Penélope y Javier Bardem | Gtres

A finales de marzo Penélope Cruz se incorporará al rodaje de la nueva película de Pedro Almodóvar: Madres paralelas. Historia de unas mujeres que dan a luz el mismo día e intercambian episodios de sus vidas. Junto a Penélope, sus compañeras de reparto son Aitana Sánchez-Gijón y la menos conocida Milena Smit. Drama intenso acerca de la maternidad, de los ancestros y descendientes de esas madres. Se rodará en estudios interiores en Madrid y en exteriores de la Mancha, porque esta última Comunidad, a la que por nacimiento pertenece Almodóvar, colabora económicamente con su productora con una pequeña aportación económica, alrededor de 25.000 euros. Tampoco es mucho pero Pedro es un sentimental y siente muy dentro, acordándose sobre todo de su madre, del pueblo en el que vino al mundo. Penélope lo hizo en Alcobendas, un pueblo del cinturón industrial madrileño un 28 de abril de hace casi cuarenta y siete años.

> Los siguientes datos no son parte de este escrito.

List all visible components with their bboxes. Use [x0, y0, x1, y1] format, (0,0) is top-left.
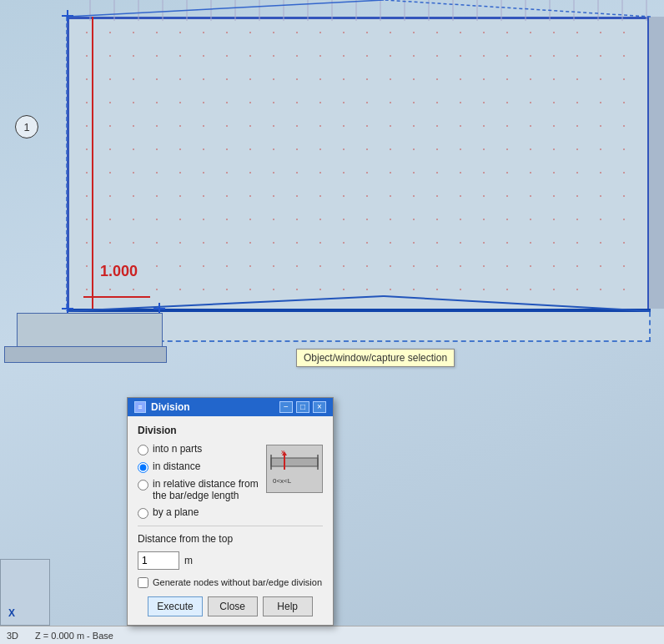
close-button[interactable]: Close — [208, 596, 258, 616]
coord-label: Z = 0.000 m - Base — [35, 631, 113, 641]
radio-n-parts[interactable] — [138, 445, 148, 455]
small-panel — [0, 559, 50, 626]
dialog-body: Division into n parts in distance in rel… — [128, 416, 333, 625]
radio-item-relative[interactable]: in relative distance from the bar/edge l… — [138, 478, 259, 501]
section-label: Division — [138, 425, 323, 436]
division-dialog: ≡ Division − □ × Division into n parts i… — [127, 397, 334, 626]
svg-text:x: x — [281, 448, 284, 455]
minimize-button[interactable]: − — [279, 401, 293, 413]
radio-distance[interactable] — [138, 462, 148, 473]
dialog-main-row: into n parts in distance in relative dis… — [138, 443, 323, 519]
checkbox-row: Generate nodes without bar/edge division — [138, 576, 323, 588]
dialog-titlebar: ≡ Division − □ × — [128, 398, 333, 416]
axis-label: X — [8, 607, 15, 619]
radio-plane[interactable] — [138, 508, 148, 519]
distance-value-row: m — [138, 551, 323, 570]
radio-relative-label: in relative distance from the bar/edge l… — [153, 478, 259, 501]
divider — [138, 526, 323, 526]
radio-distance-label: in distance — [153, 460, 200, 472]
help-button[interactable]: Help — [263, 596, 313, 616]
radio-item-plane[interactable]: by a plane — [138, 506, 259, 519]
footing-base — [4, 346, 167, 363]
distance-label: Distance from the top — [138, 533, 233, 545]
radio-group: into n parts in distance in relative dis… — [138, 443, 259, 519]
svg-rect-5 — [271, 458, 318, 466]
viewport-tooltip: Object/window/capture selection — [296, 349, 455, 367]
checkbox-label: Generate nodes without bar/edge division — [153, 576, 322, 588]
close-dialog-button[interactable]: × — [313, 401, 326, 413]
mode-label: 3D — [7, 631, 18, 641]
radio-plane-label: by a plane — [153, 506, 199, 518]
diagram-box: x 0<x<L — [266, 445, 323, 493]
radio-item-n-parts[interactable]: into n parts — [138, 443, 259, 455]
wall-left-edge — [67, 17, 69, 309]
generate-nodes-checkbox[interactable] — [138, 577, 148, 588]
dimension-line-vertical — [92, 17, 93, 309]
execute-button[interactable]: Execute — [148, 596, 202, 616]
viewport-number-label: 1 — [15, 115, 38, 138]
dimension-line-horizontal — [83, 296, 150, 298]
dimension-label: 1.000 — [100, 263, 138, 280]
diagram-svg: x 0<x<L — [268, 446, 321, 491]
button-row: Execute Close Help — [138, 596, 323, 616]
dialog-controls: − □ × — [279, 401, 326, 413]
dialog-title-icon: ≡ — [134, 401, 146, 413]
bottom-bar: 3D Z = 0.000 m - Base — [0, 626, 664, 644]
distance-input[interactable] — [138, 551, 179, 570]
distance-unit: m — [184, 555, 193, 566]
radio-item-distance[interactable]: in distance — [138, 460, 259, 473]
dot-grid — [75, 21, 646, 304]
distance-row: Distance from the top — [138, 533, 323, 545]
cross-marker-top — [62, 10, 73, 22]
radio-relative[interactable] — [138, 480, 148, 491]
radio-n-parts-label: into n parts — [153, 443, 202, 455]
right-panel — [647, 17, 664, 309]
dialog-titlebar-left: ≡ Division — [134, 401, 190, 413]
dialog-title: Division — [151, 401, 190, 413]
restore-button[interactable]: □ — [296, 401, 309, 413]
svg-text:0<x<L: 0<x<L — [273, 477, 292, 485]
grid-lines-top — [67, 0, 651, 21]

Penélope Cruz, con su aura internacional, baja su caché (como también lo hizo Antonio Banderas) cuando acepta rodar una película en España con Almodóvar. Ambos son agradecidos, no olvidan que dirigidos por él comenzaron su carrera. Eso los engrandece. No todo en la vida va a ser el maldito parné. La madrileña ha rodado ya cinco filmes a las órdenes del manchego. Y ahora, al abordar el sexto, empata con Carmen Maura, que asimismo intervino en media docena de cintas con Pedro. Ambas son "chicas Almodóvar", feliz término que se aplicó a cuantas féminas rodaban a sus órdenes, no importaba su edad; caso de la muy recordada Chus Lampreave o de la veterana Marisa Paredes. Carmen Maura tarifó con él, pero desde 2006, cuando dejaron de lado sus diferencias en Volver, no se han reconciliado del todo. Penélope o es más dócil o es que Pedro la trata con más tacto.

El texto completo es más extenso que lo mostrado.